Chock continues: “The beauty of Robert is you don’t have to understand the language to know what he is singing. He brings you into the fold with his storytelling then mesmerizes you with his voice. Wow!”
It is true that through hard work and perseverance, Cazimero has built a storied career over borders and across languages. Having performed from Carnegie Hall to Tokyo, from the Wolftrap Opera House in Washington, D.C., to Hollywood Bowl in Los Angeles, sharing the stage with New York Pops, LA Philharmonic, Boston Pops and Honolulu Symphony.
Yet every fall, he returns to Līhu‘e town, to a century-old building that began as a library, and he cherishes it all just the same. “All opportunities are welcomed and worthwhile,” he says.
“Performing at the museum, greeting folks that attend, it’s constant rejuvenation for me,” Cazimero continues. “Each year I take to the stage and look forward to the museum telling me where it wants me to go, how I am to address the evening. I take in the faces of the people sitting in those white chairs, feel their energies, take a deep breath and sing. I’m a lucky man, I have a good life. Mine is a perpetual state of gratitude. No matter how bad things may seem, it could be worse. Believe, trust and breathe.”

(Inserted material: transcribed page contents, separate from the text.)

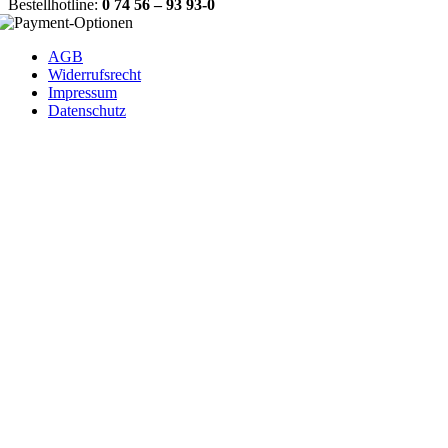
Bestellhotline:
0 74 56 – 93 93-0
AGB
Widerrufsrecht
Impressum
Datenschutz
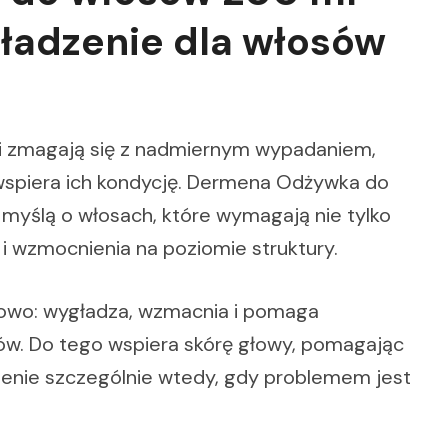
ładzenie dla włosów
i zmagają się z nadmiernym wypadaniem,
e wspiera ich kondycję. Dermena Odżywka do
myślą o włosach, które wymagają nie tylko
i wzmocnienia na poziomie struktury.
owo: wygładza, wzmacnia i pomaga
w. Do tego wspiera skórę głowy, pomagając
zenie szczególnie wtedy, gdy problemem jest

Chock employs a similar, if not more ebullient, mantra in his approach to his job. Though modest, Chock is a renowned songwriter in his own right. “Being at the museum is like writing new music every day. What a great privilege (it is) and extremely humbling, with a great staff to boot, and a dynamic board of trustees. (It’s) the best of both worlds; it’s unbelievable.”
For Cazimero, he has been around long enough to have seen the fruits come to bare at the museum. Every year since 2010, Cazimero visits Kaua‘i to perform this intimate, low-key, one night-only concert in the museum’s main gallery.
“My relationship with the Kaua‘i Museum began with my first visit many years ago. I loved the quaintness and endless possibilities that historic building held. The staff, the angels that help the museum keep growing, the new layout of the displays, the hard work of Chucky Boy Chock and his crew present an awesome experience every time I’m there.”
When asked of his favorite memories from over the years, Cazimero responds, “Arriving on Kaua‘i and being driven to the museum is one. Seeing people I love makes me happy, that’s two. Walking from the dressing room to the stage, nervous as hell is three. A bittersweet memory would be leaving. It’s painful.”
His relationship to Kaua‘i extends well beyond the museum walls, though. “I love Kaua‘i. Many sentimental ties to great people and families on the island. The ties my kumu hula, Maiki Aiu Lake has to Kaua‘i is my favorite thing about the island. Lawa a pono.”
He concludes with the following: “With luck, a return to the Kaua‘i Museum next fall will come to fruition.”